- SUPPLIED RECORDS -
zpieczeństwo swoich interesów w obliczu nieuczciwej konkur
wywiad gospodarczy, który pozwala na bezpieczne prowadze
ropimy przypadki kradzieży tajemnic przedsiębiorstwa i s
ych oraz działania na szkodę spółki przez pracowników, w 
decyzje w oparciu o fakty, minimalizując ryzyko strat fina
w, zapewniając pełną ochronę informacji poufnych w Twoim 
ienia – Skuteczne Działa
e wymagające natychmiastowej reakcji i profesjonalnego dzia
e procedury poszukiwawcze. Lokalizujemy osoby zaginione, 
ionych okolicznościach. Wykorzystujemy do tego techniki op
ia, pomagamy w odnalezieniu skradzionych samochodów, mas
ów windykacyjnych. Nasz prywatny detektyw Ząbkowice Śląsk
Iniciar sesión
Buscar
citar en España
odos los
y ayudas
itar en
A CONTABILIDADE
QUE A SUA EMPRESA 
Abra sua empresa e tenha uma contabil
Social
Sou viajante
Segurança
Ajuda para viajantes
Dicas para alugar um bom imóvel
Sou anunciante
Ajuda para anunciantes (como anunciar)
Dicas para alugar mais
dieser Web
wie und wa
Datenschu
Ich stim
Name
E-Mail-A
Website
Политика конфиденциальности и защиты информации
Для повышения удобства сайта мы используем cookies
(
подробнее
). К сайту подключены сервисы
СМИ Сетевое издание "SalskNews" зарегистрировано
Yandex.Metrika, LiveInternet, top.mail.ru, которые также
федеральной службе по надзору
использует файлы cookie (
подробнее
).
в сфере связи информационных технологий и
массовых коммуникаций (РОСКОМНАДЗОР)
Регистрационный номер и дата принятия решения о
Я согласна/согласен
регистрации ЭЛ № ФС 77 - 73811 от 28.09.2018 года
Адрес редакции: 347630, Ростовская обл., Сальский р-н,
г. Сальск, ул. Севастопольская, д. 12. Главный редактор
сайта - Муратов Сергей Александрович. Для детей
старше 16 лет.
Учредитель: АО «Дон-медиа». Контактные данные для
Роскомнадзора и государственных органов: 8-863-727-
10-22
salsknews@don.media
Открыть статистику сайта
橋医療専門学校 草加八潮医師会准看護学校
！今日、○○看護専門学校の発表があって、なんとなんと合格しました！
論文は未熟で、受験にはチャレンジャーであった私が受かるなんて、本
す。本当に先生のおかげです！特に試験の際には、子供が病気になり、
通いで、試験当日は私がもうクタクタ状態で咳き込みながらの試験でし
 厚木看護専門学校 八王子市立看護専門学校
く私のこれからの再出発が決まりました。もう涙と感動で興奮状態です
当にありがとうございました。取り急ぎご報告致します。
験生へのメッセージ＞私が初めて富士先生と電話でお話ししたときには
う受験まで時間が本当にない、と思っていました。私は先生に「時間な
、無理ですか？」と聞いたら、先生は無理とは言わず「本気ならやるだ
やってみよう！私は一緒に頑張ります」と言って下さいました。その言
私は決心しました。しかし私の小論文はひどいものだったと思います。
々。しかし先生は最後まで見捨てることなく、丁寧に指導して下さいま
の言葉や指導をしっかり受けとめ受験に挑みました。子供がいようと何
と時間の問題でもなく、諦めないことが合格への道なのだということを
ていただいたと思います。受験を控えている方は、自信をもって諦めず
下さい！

---

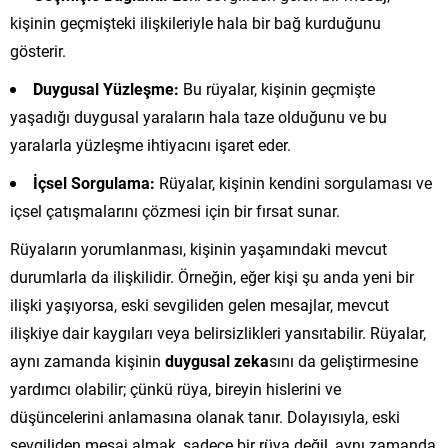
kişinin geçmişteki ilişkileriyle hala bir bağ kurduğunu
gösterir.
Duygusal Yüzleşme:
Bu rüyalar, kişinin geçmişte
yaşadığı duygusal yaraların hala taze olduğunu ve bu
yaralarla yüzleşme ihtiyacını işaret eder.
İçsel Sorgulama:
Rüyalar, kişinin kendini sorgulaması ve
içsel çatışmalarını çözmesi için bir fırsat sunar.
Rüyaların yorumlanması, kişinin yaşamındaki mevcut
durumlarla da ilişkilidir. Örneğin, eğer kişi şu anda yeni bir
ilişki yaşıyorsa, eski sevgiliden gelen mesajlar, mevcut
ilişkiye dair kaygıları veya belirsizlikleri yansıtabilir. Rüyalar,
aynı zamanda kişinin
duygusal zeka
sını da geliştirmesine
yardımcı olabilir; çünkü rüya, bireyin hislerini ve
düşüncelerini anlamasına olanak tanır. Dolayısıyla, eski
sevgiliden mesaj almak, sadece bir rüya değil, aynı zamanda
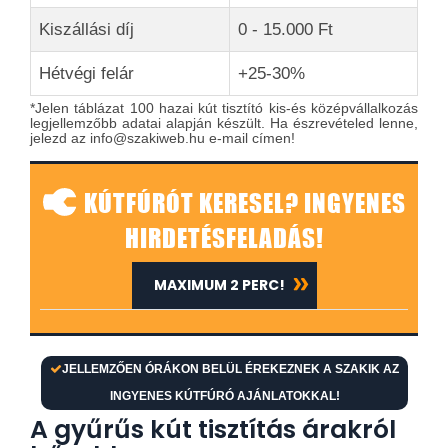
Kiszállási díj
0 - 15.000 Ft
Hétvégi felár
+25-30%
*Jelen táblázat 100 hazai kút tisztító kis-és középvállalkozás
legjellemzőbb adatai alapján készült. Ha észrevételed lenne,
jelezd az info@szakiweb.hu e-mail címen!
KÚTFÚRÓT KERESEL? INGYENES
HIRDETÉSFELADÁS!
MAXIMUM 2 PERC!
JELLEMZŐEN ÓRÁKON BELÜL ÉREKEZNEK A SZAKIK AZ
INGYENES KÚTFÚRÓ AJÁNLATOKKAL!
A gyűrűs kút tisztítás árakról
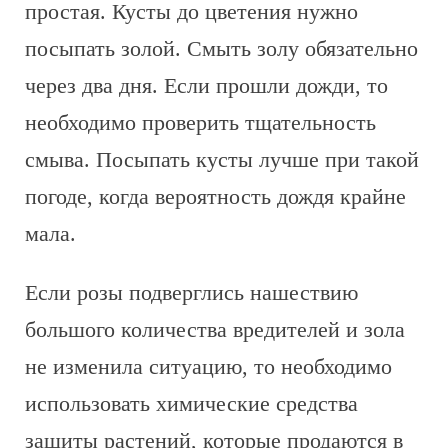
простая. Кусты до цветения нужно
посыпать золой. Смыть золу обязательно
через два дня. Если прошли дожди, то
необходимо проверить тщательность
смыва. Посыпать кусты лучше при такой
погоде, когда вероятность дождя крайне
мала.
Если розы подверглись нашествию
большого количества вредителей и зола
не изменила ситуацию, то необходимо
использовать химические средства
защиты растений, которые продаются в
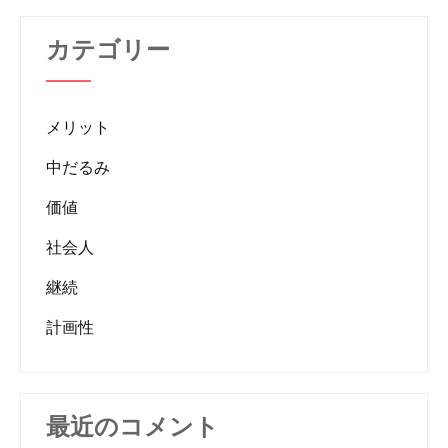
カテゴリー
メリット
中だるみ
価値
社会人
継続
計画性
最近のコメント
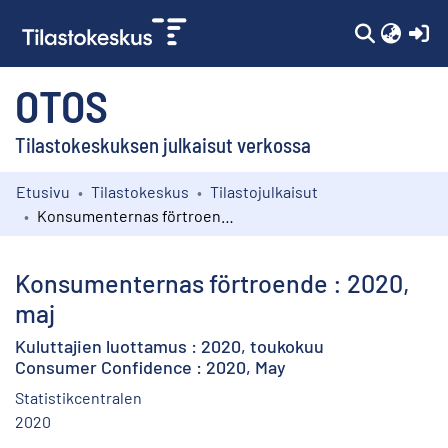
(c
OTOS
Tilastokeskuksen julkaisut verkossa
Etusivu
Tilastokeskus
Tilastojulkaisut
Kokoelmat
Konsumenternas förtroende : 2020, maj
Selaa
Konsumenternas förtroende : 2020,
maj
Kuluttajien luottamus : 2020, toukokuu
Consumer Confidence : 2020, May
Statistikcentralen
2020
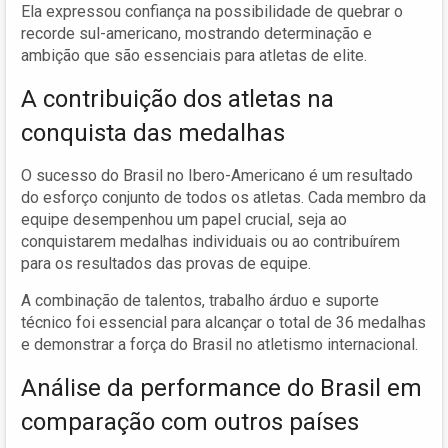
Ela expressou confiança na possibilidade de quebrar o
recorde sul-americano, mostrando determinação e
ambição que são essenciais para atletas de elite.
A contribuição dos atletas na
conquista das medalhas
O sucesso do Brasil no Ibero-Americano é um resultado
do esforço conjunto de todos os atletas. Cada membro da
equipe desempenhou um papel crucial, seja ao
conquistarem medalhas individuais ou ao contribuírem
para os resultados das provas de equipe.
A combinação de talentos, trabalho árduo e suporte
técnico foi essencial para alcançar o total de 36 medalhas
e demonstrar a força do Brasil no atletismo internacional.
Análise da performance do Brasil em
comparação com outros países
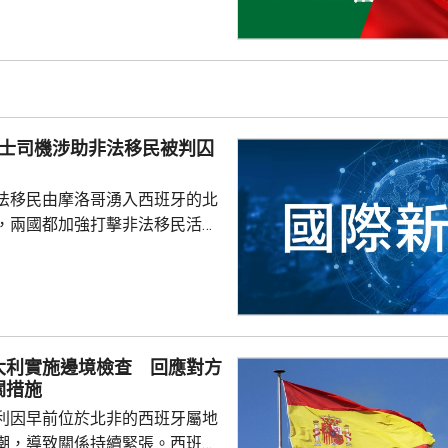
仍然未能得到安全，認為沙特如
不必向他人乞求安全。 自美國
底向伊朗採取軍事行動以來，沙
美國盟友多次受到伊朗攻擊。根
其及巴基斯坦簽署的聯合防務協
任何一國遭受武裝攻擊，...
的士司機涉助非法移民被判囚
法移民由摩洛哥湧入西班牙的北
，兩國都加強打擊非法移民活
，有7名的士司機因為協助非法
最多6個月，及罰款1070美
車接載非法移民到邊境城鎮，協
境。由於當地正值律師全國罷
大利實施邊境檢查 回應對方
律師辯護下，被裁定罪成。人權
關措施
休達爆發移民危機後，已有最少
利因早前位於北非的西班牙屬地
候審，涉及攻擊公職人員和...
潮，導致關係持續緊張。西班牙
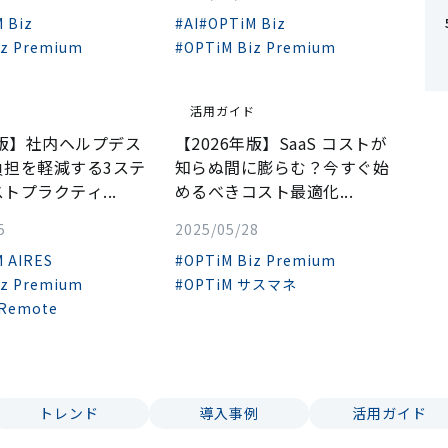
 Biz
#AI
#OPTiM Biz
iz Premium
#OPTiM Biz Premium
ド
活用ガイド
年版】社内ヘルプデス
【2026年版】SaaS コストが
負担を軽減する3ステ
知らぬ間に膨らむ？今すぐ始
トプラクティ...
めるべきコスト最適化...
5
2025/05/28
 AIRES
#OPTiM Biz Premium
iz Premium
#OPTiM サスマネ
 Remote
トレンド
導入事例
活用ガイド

- WORK INSTRUCTIONS -
Write down, word for word, the lines above from the one containing "zpieczeństwo swoich interesów" through the one containing "старше 16 лет.", both ends included.

- RESULT FOR THIS TASK -
zpieczeństwo swoich interesów w obliczu nieuczciwej konkur
wywiad gospodarczy, który pozwala na bezpieczne prowadze
ropimy przypadki kradzieży tajemnic przedsiębiorstwa i s
ych oraz działania na szkodę spółki przez pracowników, w 
decyzje w oparciu o fakty, minimalizując ryzyko strat fina
w, zapewniając pełną ochronę informacji poufnych w Twoim 
ienia – Skuteczne Działa
e wymagające natychmiastowej reakcji i profesjonalnego dzia
e procedury poszukiwawcze. Lokalizujemy osoby zaginione, 
ionych okolicznościach. Wykorzystujemy do tego techniki op
ia, pomagamy w odnalezieniu skradzionych samochodów, mas
ów windykacyjnych. Nasz prywatny detektyw Ząbkowice Śląsk
Iniciar sesión
Buscar
citar en España
odos los
y ayudas
itar en
A CONTABILIDADE
QUE A SUA EMPRESA 
Abra sua empresa e tenha uma contabil
Social
Sou viajante
Segurança
Ajuda para viajantes
Dicas para alugar um bom imóvel
Sou anunciante
Ajuda para anunciantes (como anunciar)
Dicas para alugar mais
dieser Web
wie und wa
Datenschu
Ich stim
Name
E-Mail-A
Website
Политика конфиденциальности и защиты информации
Для повышения удобства сайта мы используем cookies
(
подробнее
). К сайту подключены сервисы
СМИ Сетевое издание "SalskNews" зарегистрировано
Yandex.Metrika, LiveInternet, top.mail.ru, которые также
федеральной службе по надзору
использует файлы cookie (
подробнее
).
в сфере связи информационных технологий и
массовых коммуникаций (РОСКОМНАДЗОР)
Регистрационный номер и дата принятия решения о
Я согласна/согласен
регистрации ЭЛ № ФС 77 - 73811 от 28.09.2018 года
Адрес редакции: 347630, Ростовская обл., Сальский р-н,
г. Сальск, ул. Севастопольская, д. 12. Главный редактор
сайта - Муратов Сергей Александрович. Для детей
старше 16 лет.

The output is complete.